━━━━━ Data provided ━━━━━

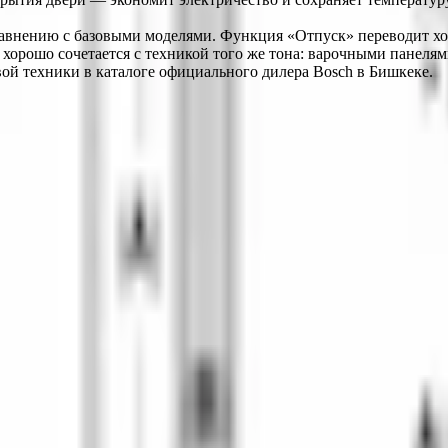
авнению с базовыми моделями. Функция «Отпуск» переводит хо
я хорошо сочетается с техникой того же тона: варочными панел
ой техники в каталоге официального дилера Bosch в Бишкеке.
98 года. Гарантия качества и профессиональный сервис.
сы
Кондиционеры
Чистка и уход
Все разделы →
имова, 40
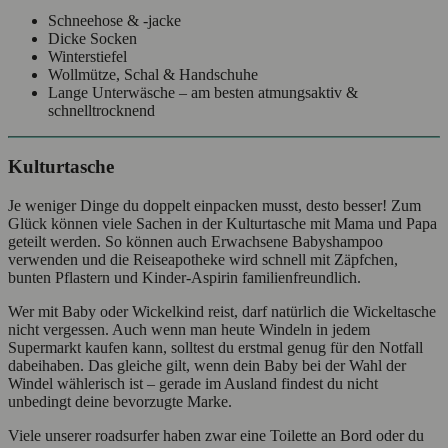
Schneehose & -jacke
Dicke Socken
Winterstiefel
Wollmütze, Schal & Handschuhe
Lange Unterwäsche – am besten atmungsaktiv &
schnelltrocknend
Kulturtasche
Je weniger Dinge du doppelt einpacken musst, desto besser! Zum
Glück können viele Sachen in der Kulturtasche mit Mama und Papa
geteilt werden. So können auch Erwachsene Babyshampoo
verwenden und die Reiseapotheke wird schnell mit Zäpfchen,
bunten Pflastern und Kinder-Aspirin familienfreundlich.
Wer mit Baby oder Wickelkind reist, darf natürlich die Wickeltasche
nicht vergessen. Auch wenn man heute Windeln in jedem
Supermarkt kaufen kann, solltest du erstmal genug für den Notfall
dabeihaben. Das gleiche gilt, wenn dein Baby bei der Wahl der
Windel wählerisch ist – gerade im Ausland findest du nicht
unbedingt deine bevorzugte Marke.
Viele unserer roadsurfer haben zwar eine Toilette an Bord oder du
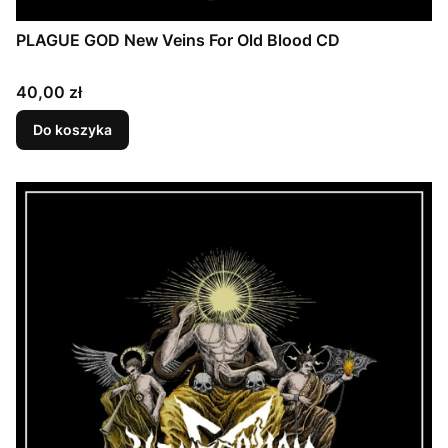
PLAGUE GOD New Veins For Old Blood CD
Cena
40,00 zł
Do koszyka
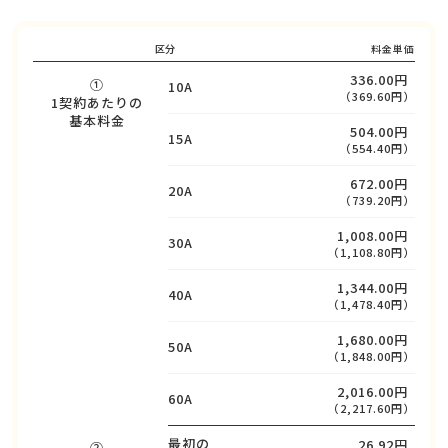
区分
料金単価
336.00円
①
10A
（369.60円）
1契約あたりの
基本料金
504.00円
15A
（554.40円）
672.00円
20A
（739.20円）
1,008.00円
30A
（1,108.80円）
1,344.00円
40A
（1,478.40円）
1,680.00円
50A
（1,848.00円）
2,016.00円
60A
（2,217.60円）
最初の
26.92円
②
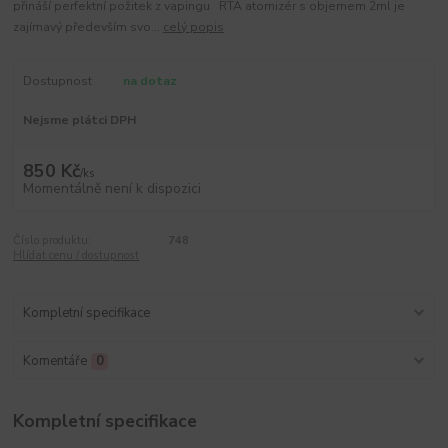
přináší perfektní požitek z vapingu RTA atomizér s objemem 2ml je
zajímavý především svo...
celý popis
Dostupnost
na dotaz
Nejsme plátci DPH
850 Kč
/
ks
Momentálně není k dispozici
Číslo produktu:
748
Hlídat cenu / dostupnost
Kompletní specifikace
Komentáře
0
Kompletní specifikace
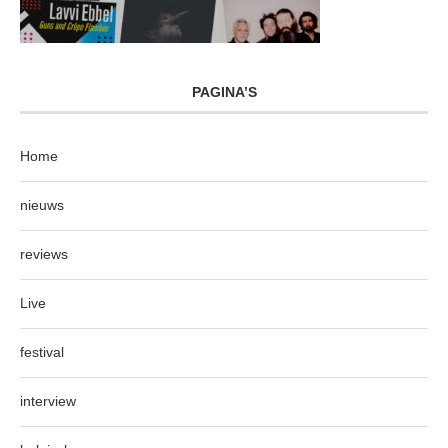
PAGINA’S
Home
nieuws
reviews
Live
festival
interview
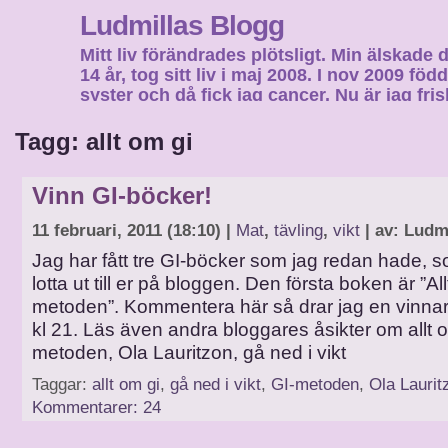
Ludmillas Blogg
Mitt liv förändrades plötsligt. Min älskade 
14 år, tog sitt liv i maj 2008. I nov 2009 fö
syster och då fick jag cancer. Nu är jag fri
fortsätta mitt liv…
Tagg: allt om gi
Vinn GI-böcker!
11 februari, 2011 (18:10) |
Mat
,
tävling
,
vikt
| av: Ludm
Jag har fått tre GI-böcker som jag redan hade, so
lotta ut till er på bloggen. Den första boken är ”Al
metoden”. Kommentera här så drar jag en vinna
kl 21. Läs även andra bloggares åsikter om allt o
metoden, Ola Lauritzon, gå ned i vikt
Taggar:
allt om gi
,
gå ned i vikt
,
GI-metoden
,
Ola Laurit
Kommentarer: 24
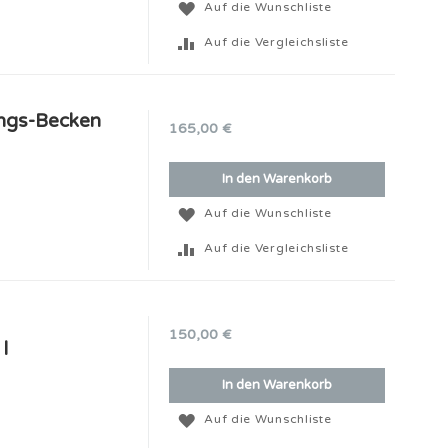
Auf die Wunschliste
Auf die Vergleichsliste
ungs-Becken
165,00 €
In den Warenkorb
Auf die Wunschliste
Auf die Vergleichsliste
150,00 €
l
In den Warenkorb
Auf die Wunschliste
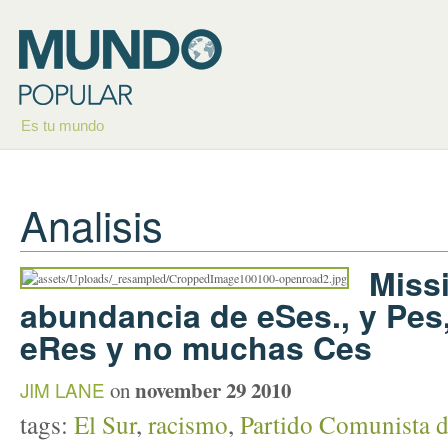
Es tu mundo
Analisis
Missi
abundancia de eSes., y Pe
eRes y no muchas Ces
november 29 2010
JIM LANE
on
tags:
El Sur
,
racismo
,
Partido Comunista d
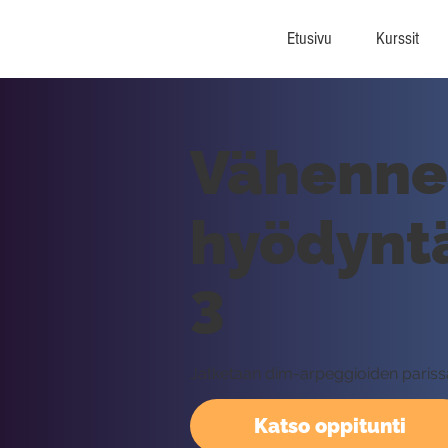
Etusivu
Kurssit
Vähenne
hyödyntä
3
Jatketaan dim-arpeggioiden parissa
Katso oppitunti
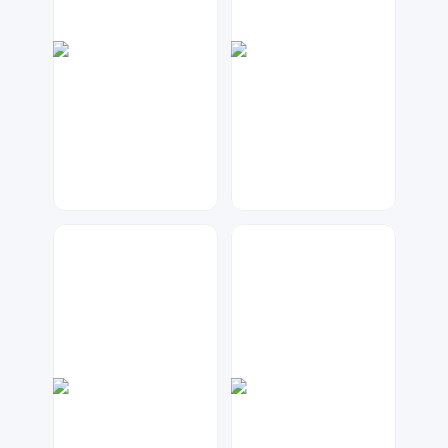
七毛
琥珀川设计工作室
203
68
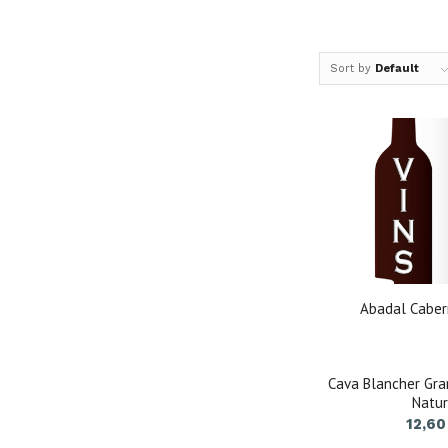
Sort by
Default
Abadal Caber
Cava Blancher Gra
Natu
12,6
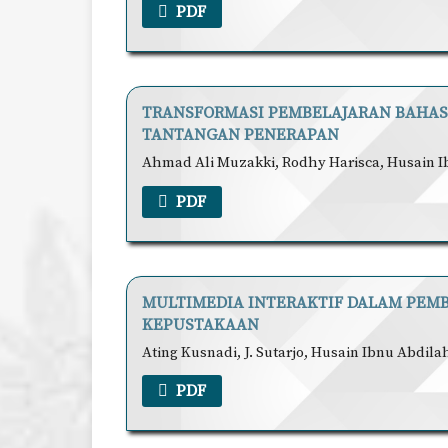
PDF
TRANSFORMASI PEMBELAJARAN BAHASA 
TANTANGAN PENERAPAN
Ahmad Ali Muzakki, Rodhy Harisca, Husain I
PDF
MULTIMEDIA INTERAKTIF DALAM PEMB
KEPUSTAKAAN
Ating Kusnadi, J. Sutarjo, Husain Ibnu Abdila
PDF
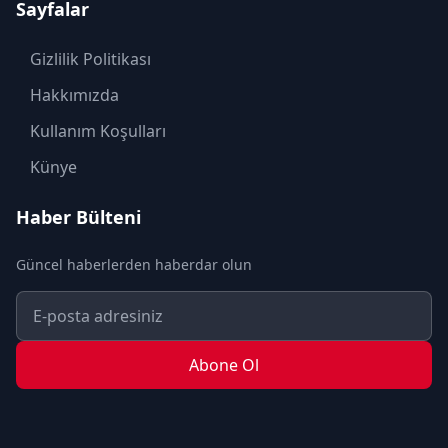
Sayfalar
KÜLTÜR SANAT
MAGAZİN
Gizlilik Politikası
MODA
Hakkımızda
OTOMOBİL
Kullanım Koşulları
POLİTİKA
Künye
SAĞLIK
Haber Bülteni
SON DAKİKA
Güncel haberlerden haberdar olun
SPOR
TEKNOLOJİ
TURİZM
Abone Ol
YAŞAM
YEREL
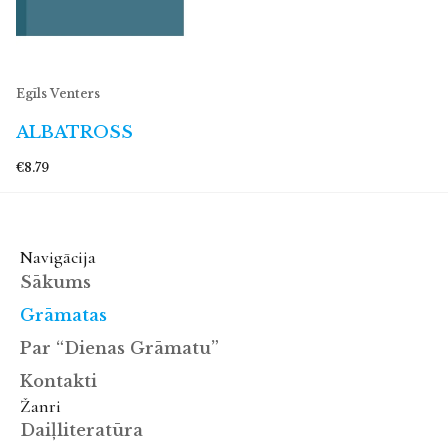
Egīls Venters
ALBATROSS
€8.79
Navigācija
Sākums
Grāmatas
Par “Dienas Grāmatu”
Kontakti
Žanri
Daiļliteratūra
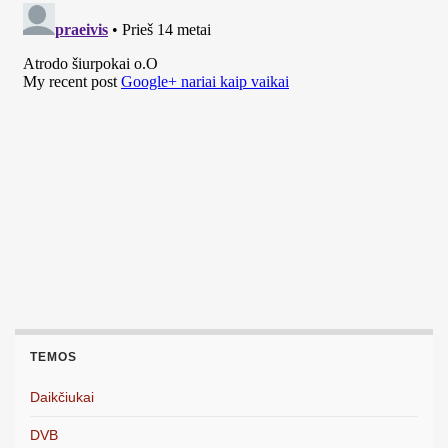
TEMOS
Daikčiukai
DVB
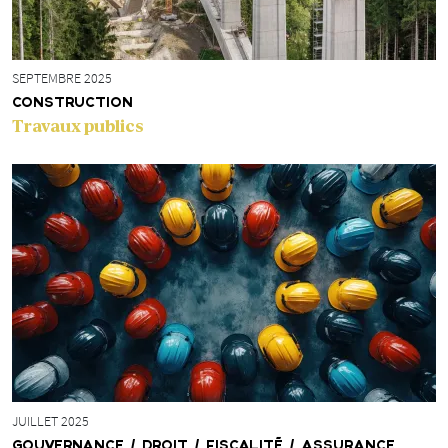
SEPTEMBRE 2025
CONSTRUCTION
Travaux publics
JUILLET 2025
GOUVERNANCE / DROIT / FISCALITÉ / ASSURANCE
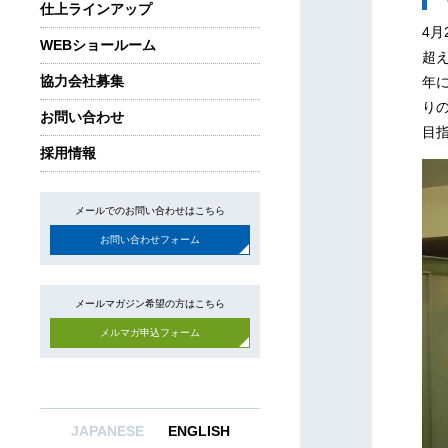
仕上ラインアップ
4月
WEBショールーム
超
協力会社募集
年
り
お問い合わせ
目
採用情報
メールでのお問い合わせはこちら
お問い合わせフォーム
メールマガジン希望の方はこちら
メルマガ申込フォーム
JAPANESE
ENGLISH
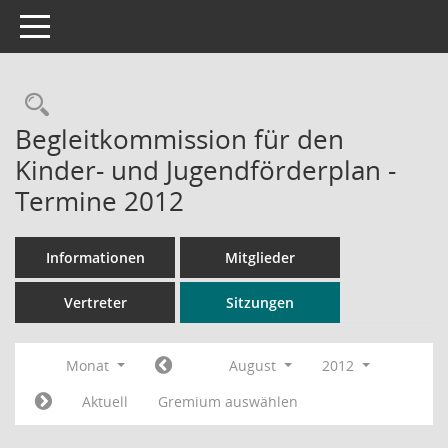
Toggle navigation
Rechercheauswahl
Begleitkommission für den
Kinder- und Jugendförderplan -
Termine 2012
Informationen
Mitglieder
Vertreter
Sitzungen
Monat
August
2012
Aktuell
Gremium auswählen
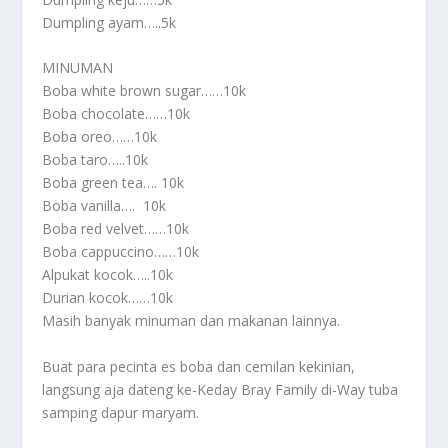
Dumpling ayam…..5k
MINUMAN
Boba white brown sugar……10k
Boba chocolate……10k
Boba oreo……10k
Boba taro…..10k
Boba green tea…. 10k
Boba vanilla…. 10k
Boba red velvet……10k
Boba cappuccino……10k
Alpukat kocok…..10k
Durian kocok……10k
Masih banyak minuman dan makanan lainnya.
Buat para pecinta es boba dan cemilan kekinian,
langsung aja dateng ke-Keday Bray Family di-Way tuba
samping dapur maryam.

━━━━━

> [What you have to do] Although the records include pictures, the copy should reproduce every line exactly and none of the pictures.

> [Result]
авнению с базовыми моделями. Функция «Отпуск» переводит хо
я хорошо сочетается с техникой того же тона: варочными панел
ой техники в каталоге официального дилера Bosch в Бишкеке.
98 года. Гарантия качества и профессиональный сервис.
сы
Кондиционеры
Чистка и уход
Все разделы →
имова, 40
Schneehose & -jacke
Dicke Socken
Winterstiefel
Wollmütze, Schal & Handschuhe
Lange Unterwäsche – am besten atmungsaktiv &
schnelltrocknend
Kulturtasche
Je weniger Dinge du doppelt einpacken musst, desto besser! Zum
Glück können viele Sachen in der Kulturtasche mit Mama und Papa
geteilt werden. So können auch Erwachsene Babyshampoo
verwenden und die Reiseapotheke wird schnell mit Zäpfchen,
bunten Pflastern und Kinder-Aspirin familienfreundlich.
Wer mit Baby oder Wickelkind reist, darf natürlich die Wickeltasche
nicht vergessen. Auch wenn man heute Windeln in jedem
Supermarkt kaufen kann, solltest du erstmal genug für den Notfall
dabeihaben. Das gleiche gilt, wenn dein Baby bei der Wahl der
Windel wählerisch ist – gerade im Ausland findest du nicht
unbedingt deine bevorzugte Marke.
Viele unserer roadsurfer haben zwar eine Toilette an Bord oder du
PLAGUE GOD New Veins For Old Blood CD
Cena
40,00 zł
Do koszyka
区分
料金単価
336.00円
①
10A
（369.60円）
1契約あたりの
基本料金
504.00円
15A
（554.40円）
672.00円
20A
（739.20円）
1,008.00円
30A
（1,108.80円）
1,344.00円
40A
（1,478.40円）
1,680.00円
50A
（1,848.00円）
2,016.00円
60A
（2,217.60円）
最初の
26.92円
②
přináší perfektní požitek z vapingu RTA atomizér s objemem 2ml je
zajímavý především svo...
celý popis
Dostupnost
na dotaz
Nejsme plátci DPH
850 Kč
/
ks
Momentálně není k dispozici
Číslo produktu:
748
Hlídat cenu / dostupnost
Kompletní specifikace
Komentáře
0
Kompletní specifikace
PAGINA’S
Home
nieuws
reviews
Live
festival
interview
Ludmillas Blogg
Mitt liv förändrades plötsligt. Min älskade 
14 år, tog sitt liv i maj 2008. I nov 2009 fö
syster och då fick jag cancer. Nu är jag fri
fortsätta mitt liv…
Tagg: allt om gi
Vinn GI-böcker!
11 februari, 2011 (18:10) |
Mat
,
tävling
,
vikt
| av: Ludm
Jag har fått tre GI-böcker som jag redan hade, so
lotta ut till er på bloggen. Den första boken är ”Al
metoden”. Kommentera här så drar jag en vinna
kl 21. Läs även andra bloggares åsikter om allt o
metoden, Ola Lauritzon, gå ned i vikt
Taggar:
allt om gi
,
gå ned i vikt
,
GI-metoden
,
Ola Laurit
Kommentarer: 24
Auf die Wunschliste
Auf die Vergleichsliste
ungs-Becken
165,00 €
In den Warenkorb
Auf die Wunschliste
Auf die Vergleichsliste
150,00 €
l
In den Warenkorb
Auf die Wunschliste
Es tu mundo
Analisis
Missi
abundancia de eSes., y Pe
eRes y no muchas Ces
november 29 2010
JIM LANE
on
tags:
El Sur
,
racismo
,
Partido Comunista d
Etusivu
Kurssit
Vähenne
hyödyntä
3
Jatketaan dim-arpeggioiden parissa
Katso oppitunti
七毛
琥珀川设计工作室
203
68
Sort by
Default
Abadal Caber
Cava Blancher Gra
Natu
12,6
PDF
TRANSFORMASI PEMBELAJARAN BAHASA 
TANTANGAN PENERAPAN
Ahmad Ali Muzakki, Rodhy Harisca, Husain I
PDF
MULTIMEDIA INTERAKTIF DALAM PEMB
KEPUSTAKAAN
Ating Kusnadi, J. Sutarjo, Husain Ibnu Abdila
PDF
Sayfalar
KÜLTÜR SANAT
MAGAZİN
Gizlilik Politikası
MODA
Hakkımızda
OTOMOBİL
Kullanım Koşulları
POLİTİKA
Künye
SAĞLIK
Haber Bülteni
SON DAKİKA
Güncel haberlerden haberdar olun
SPOR
TEKNOLOJİ
TURİZM
Abone Ol
YAŞAM
YEREL
Egīls Venters
ALBATROSS
€8.79
Navigācija
Sākums
Grāmatas
Par “Dienas Grāmatu”
Kontakti
Žanri
Daiļliteratūra
TEMOS
Daikčiukai
DVB
SEPTEMBRE 2025
CONSTRUCTION
Travaux publics
JUILLET 2025
GOUVERNANCE / DROIT / FISCALITÉ / ASSURANCE
仕上ラインアップ
4月
WEBショールーム
超
協力会社募集
年
り
お問い合わせ
目
採用情報
メールでのお問い合わせはこちら
お問い合わせフォーム
メールマガジン希望の方はこちら
メルマガ申込フォーム
JAPANESE
ENGLISH
Toggle navigation
Rechercheauswahl
Begleitkommission für den
Kinder- und Jugendförderplan -
Termine 2012
Informationen
Mitglieder
Vertreter
Sitzungen
Monat
August
2012
Aktuell
Gremium auswählen
Dumpling ayam…..5k
MINUMAN
Boba white brown sugar……10k
Boba chocolate……10k
Boba oreo……10k
Boba taro…..10k
Boba green tea…. 10k
Boba vanilla…. 10k
Boba red velvet……10k
Boba cappuccino……10k
Alpukat kocok…..10k
Durian kocok……10k
Masih banyak minuman dan makanan lainnya.
Buat para pecinta es boba dan cemilan kekinian,
langsung aja dateng ke-Keday Bray Family di-Way tuba
samping dapur maryam.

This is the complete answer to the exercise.